Since the takeover, Epik has lost hundreds of thousands of domains as customers, fed up with its earlier antics and/or suspicious of the new owners, transferred to other registrars.

At its peak in August 2022, the company had 808,160 gTLD domains under management. By March 2024, the most recent month for which we have records, that number had dropped to 265,845, a loss of over half a million names.

“I daresay we’ve bottomed out at this point and actually have net positives on a number of metrics, but we kind of expected that,” Ambler said.

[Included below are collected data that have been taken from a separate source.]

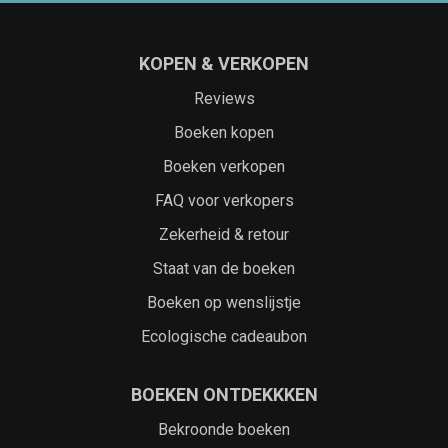
KOPEN & VERKOPEN
Reviews
Boeken kopen
Boeken verkopen
FAQ voor verkopers
Zekerheid & retour
Staat van de boeken
Boeken op wenslijstje
Ecologische cadeaubon
BOEKEN ONTDEKKKEN
Bekroonde boeken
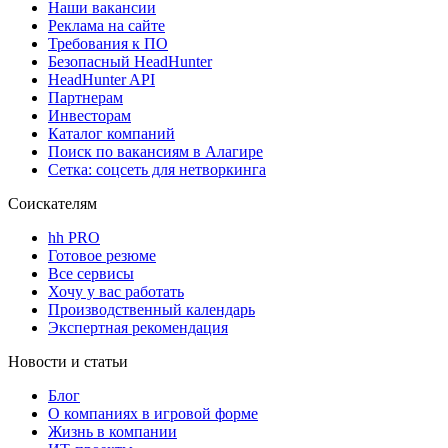
Наши вакансии
Реклама на сайте
Требования к ПО
Безопасный HeadHunter
HeadHunter API
Партнерам
Инвесторам
Каталог компаний
Поиск по вакансиям в Алагире
Сетка: соцсеть для нетворкинга
Соискателям
hh PRO
Готовое резюме
Все сервисы
Хочу у вас работать
Производственный календарь
Экспертная рекомендация
Новости и статьи
Блог
О компаниях в игровой форме
Жизнь в компании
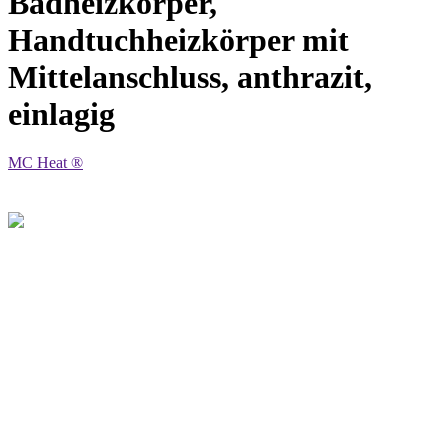
Badheizkörper,
Handtuchheizkörper mit
Mittelanschluss, anthrazit,
einlagig
MC Heat ®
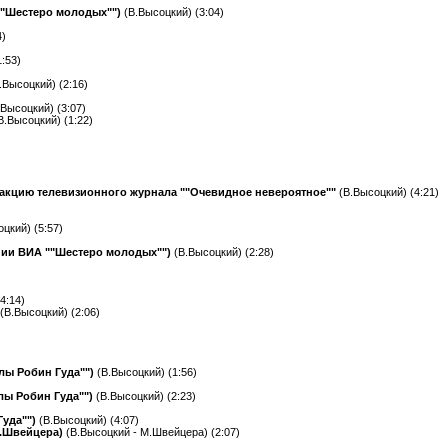
""Шестеро молодых"")
(В.Высоцкий) (3:04)
4)
:53)
.Высоцкий) (2:16)
.Высоцкий) (3:07)
В.Высоцкий) (1:22)
дакцию телевизионного журнала ""Очевидное невероятное""
(В.Высоцкий) (4:21)
цкий) (5:57)
нии ВИА ""Шестеро молодых"")
(В.Высоцкий) (2:28)
4:14)
(В.Высоцкий) (2:06)
елы Робин Гуда"")
(В.Высоцкий) (1:56)
елы Робин Гуда"")
(В.Высоцкий) (2:23)
Гуда"")
(В.Высоцкий) (4:07)
М.Швейцера)
(В.Высоцкий - М.Швейцера) (2:07)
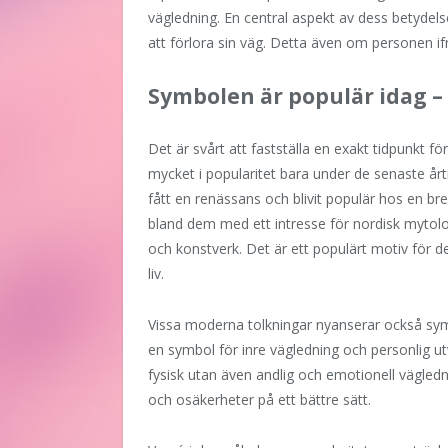
vägledning. En central aspekt av dess betyde
att förlora sin väg. Detta även om personen ifr
Symbolen är populär idag –
Det är svårt att fastställa en exakt tidpunkt fö
mycket i popularitet bara under de senaste år
fått en renässans och blivit populär hos en br
bland dem med ett intresse för nordisk mytolo
och konstverk. Det är ett populärt motiv för d
liv.
Vissa moderna tolkningar nyanserar också sym
en symbol för inre vägledning och personlig ut
fysisk utan även andlig och emotionell vägledn
och osäkerheter på ett bättre sätt.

“Keep in mind that the peak of Epik was mostly accomplished by Rob Monster selling domains at a huge loss to create more appearance of growth,” he added. “That was his goal. He wanted to show that Epik was growing by leaps and bounds, but the company was taking losses left and right.”

Looking forward, Epik is focusing less on being the “be-all and end-all” to domain investors and more on being a solid “world class” retail registrar and selling to Registered Agents’ million-plus existing customers.

Ambler’s final messages to DI readers?

“First, we’re not the right-wing registrar, so please don’t confuse us with the old Epik,” he said, “Second, I’m terribly sorry it’s more boring than a lot of people seemed to think.”

“I’d love to get out there and tell people we’re the good guys now,” he said.